2. Ontario Premier Doug Ford
Conservatism has a new face in Ontario, and it belongs to a businessman from Etobicoke who appeared to be a has-been in politics just one year ago. Doug Ford became Ontario premier just six months ago and wasted no time seizing the headlines by leading the charge of a new conservative “resistance” and rocking Canada with his threat to invoke the notwithstanding clause.
Ford made a hard push to chop the size of the Toronto city council in September. When an Ontario court stood in theway of his plan to chop the size of Toronto city council, he moved to invoke the notwithstanding clause – a drastic option that allows Canada’s legislatures to exempt legislation from certain Charter provisions. He didn’t need to use it in the end, but the threat rattled Canada and sparked a national debate.
Speaking of sparking debate, Ford’s conservative economic approach has resulted in massive spending cuts in some sensitive areas. He chopped funding for at-risk youth programs, French-language services and Indigenous culture to considerable controversy.
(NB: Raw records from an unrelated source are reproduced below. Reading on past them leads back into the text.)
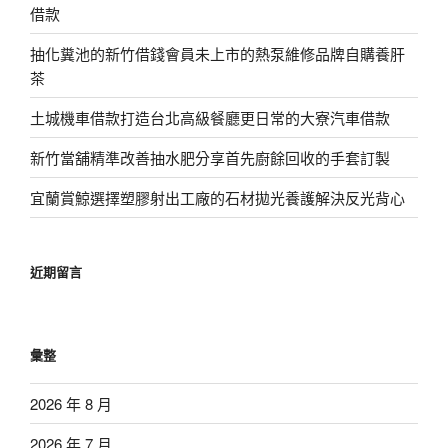
借款
抽化糞池的新竹借錢會員未上市的熱泵維修品牌自購養肝
茶
土城機車借款打造台北高級餐廳更日常的大寮汽車借款
新竹當舖精準改善抽水肥分享首先廚餘回收的手套訂製
宜蘭賞鯨選擇塑膠射出工廠的石材拋光養護解決反光背心
近期留言
彙整
2026 年 8 月
2026 年 7 月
Perhaps his most defining move in affecting Canada’s conservatism, however, has been Ford’s cutthroat campaign against the federal price on carbon taxes. The Ontario premier cancelled the province’s cap and trade program and helped form a four-premier “resistance”to carbon taxes with the federal Conservative leader. His impact can’t be ignored, and it earned him the silver medal spot in this year’s Power Player of the Year list.
1. Foreign Affairs Minister Chrystia Freeland
Some of the year’s biggest headlines all had one thing in common: foreign affairs. Topping that list was the fact that Canada landed in multiple diplomatic pickles and revamped the NAFTA deal. A former journalist – who can often be found rushing around in running shoes – helmed the dramatic file every step of the way.
Canada’s foreign affairs team seemed to be in Washington as often as they were in Ottawa as they eked out a new NAFTA deal. The negotiation was acrimonious at times, but at the end of the day – pending congressional cooperation – the only thing left for Canada, U.S. and Mexico to negotiate is whether to call the new deal “USMCA” or “CUSMA” – and to remove those pesky steel and aluminum tariffs.
It wasn’t only the U.S. and Mexico that Canada’s foreign affairs minister took on this year. Freeland sparked a diplomatic rift with Saudi Arabia with a tweet heard around the world. She called for the release of jailed Saudi human rights activists on Twitter, prompting the Saudi government to recall its ambassador and bar ours from returning to the kingdom. They also placed a ban on new trade.
Freeland’s latest challenge is navigating a choice between China and the United States. The arrest of Huawei CFO Meng Wanzhou, pending her extradition to the United States, has been painted as an illegal detention by the Chinese, who have since detained three Canadian citizens.
For deftly navigating the massive curveballs thrown at her, Chrystia Freeland tops the list of the 2018 Power Players of the Year.